35
votes

I am trying to setup a single-node Hadoop 2.6.0 cluster on my PC.

On visiting http://localhost:8088/cluster, I find that my node is listed as an "unhealthy node".

In the health report, it provides the error:

1/1 local-dirs are bad: /tmp/hadoop-hduser/nm-local-dir; 
1/1 log-dirs are bad: /usr/local/hadoop/logs/userlogs

What's wrong?

8
This won't fix the root cause, but will get you going for the time being: Add property 'yarn.nodemanager.disk-health-checker.min-healthy-disks' in yarn-site.xml and set value to 0.Tushar Sudake

8 Answers

64
votes

The most common cause of local-dirs are bad is due to available disk space on the node exceeding yarn's max-disk-utilization-per-disk-percentage default value of 90.0%.

Either clean up the disk that the unhealthy node is running on, or increase the threshold in yarn-site.xml

<property>
  <name>yarn.nodemanager.disk-health-checker.max-disk-utilization-per-disk-percentage</name>
  <value>98.5</value>
</property>

Avoid disabling disk check, because your jobs may failed when the disk eventually run out of space, or if there are permission issues. Refer to the yarn-site.xml Disk Checker section for more details.

FSCK

If you suspect there is filesystem error on the directory, you can check by running

hdfs fsck /tmp/hadoop-hduser/nm-local-dir
7
votes

Please try to add the config in yarn-site.xml

<property>
   <name>yarn.nodemanager.disk-health-checker.enable</name>
   <value>false</value>
</property>

It can work on my site.

And rm the /usr/local/hadoop/logs. ex:

rm -rf /usr/local/hadoop/logs
mkdir -p /usr/local/hadoop/logs
3
votes

It can be also caused by the wrong log directory location configured by yarn.nodemanager.log-dirs in yarn-site.xml. Either by the fact directory does not exist or has wrong permissions set.

3
votes

I had similar issue at first.

Then I also found another problem. When I used jps command some processes like NameNode, DataNode etc. were missing.

$jps
13696 Jps
12949 ResourceManager
13116 NodeManager

Then I fixed it from the following solution and the unhealthy node issue was automatically fixed.

1
votes

On macOS with Hadoop installed using brew I had to change /usr/local/Cellar/hadoop/2.8.1/libexec/etc/hadoop/yarn-site.xml to include the following:

<property>
  <name>yarn.nodemanager.disk-health-checker.min-healthy-disks</name>
  <value>0</value>
</property>

The setting has basically turned the disk health check off completely

I found the file using brew list hadoop.

$ brew list hadoop | grep yarn-site.xml
/usr/local/Cellar/hadoop/2.8.1/libexec/etc/hadoop/yarn-site.xml
/usr/local/Cellar/hadoop/2.8.1/libexec/share/hadoop/tools/sls/sample-conf/yarn-site.xml
0
votes

I had a similar problem, sqoop upload just hanged when hdfs reached 90%. After I changed a treshold for max-disk-utilization-per-disk-percentage and alarm treshold definitions upload is working again. Thanks

0
votes

I experienced this when the disk is 90% (using >df) and I take off unnecessary files so it became 85% (the default setting for yarn.nodemanager.disk-health-checker.max-disk-utilization-per-disk-percentage is using 90% of available disk if you do not specify in yarn-site.xml) and the problem is solved.

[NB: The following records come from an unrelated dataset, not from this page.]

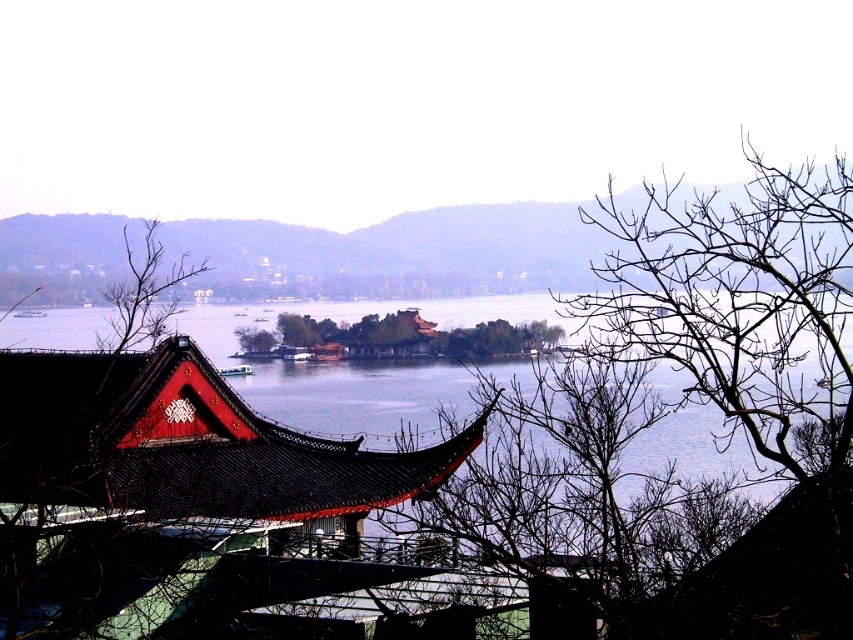 Who is lower down, green leafy island at center or brown leafless tree at center?

brown leafless tree at center is lower down.

Consider the image. Who is more distant from viewer, (450, 340) or (260, 339)?

Point (260, 339)

Where is `green leafy island at center`? The width and height of the screenshot is (853, 640). green leafy island at center is located at coordinates (399, 337). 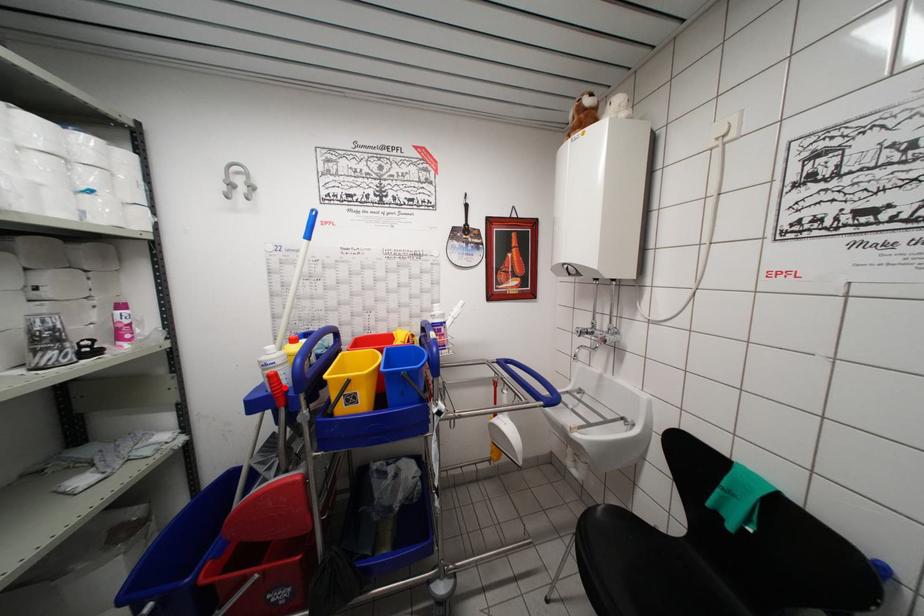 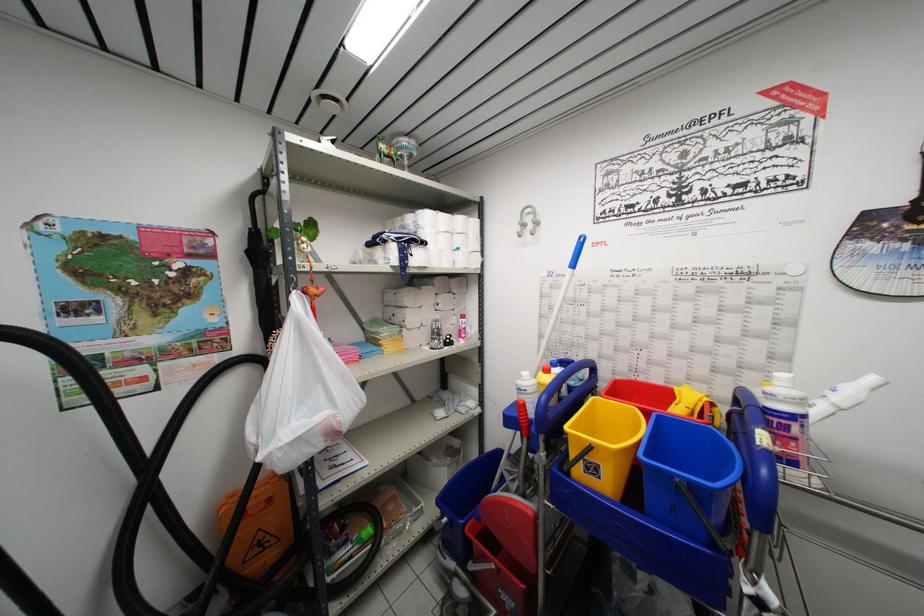 Locate, in the second image, the point that corresponds to the highlighted location in the first image.

(530, 419) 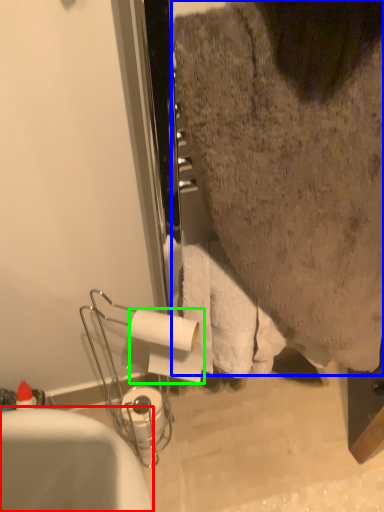 Question: Estimate the real-world distances between objects in this image. Which object is farther from bathtub (highlighted by a red box), person (highlighted by a blue box) or toilet paper (highlighted by a green box)?

Choices:
 (A) person
 (B) toilet paper

Answer: (A) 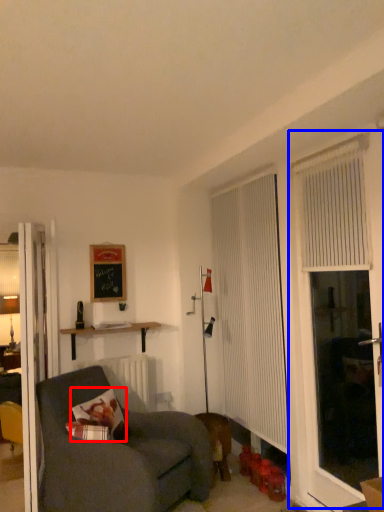 Question: Which point is further to the camera, pillow (highlighted by a red box) or screen door (highlighted by a blue box)?

Choices:
 (A) pillow
 (B) screen door

Answer: (A) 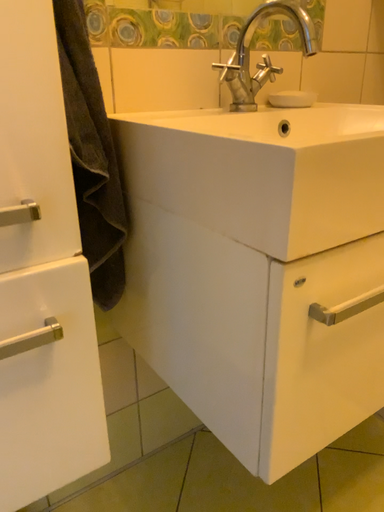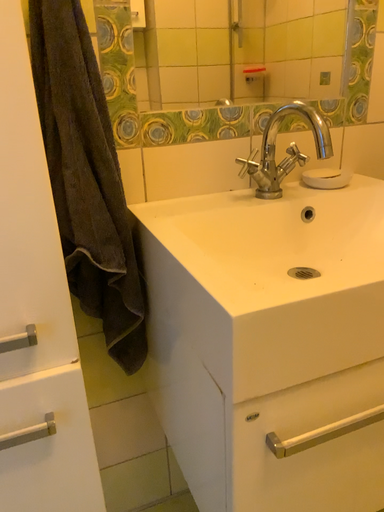 Question: How did the camera likely rotate when shooting the video?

The effect is similar to increase utilization to over 90% (so to squeeze extra available space in my case was 90% full) just to squeeze extra space. However it is good practice not to reach over 90% anyway.

0
votes

Had same issue, list my causes, FYR:

  1. dirs not exists, mkdir first,
  2. memory-mb set is too larger than available
    <property>
        <name>yarn.nodemanager.local-dirs</name>
        <value>/tmp/yarn/nm</value>
    </property>
    <property>
        <name>yarn.nodemanager.log-dirs</name>
        <value>/tmp/yarn/container-logs</value>
    </property>

    <property>
        <name>yarn.nodemanager.resource.memory-mb</name>
        <value>364000</value>
    </property>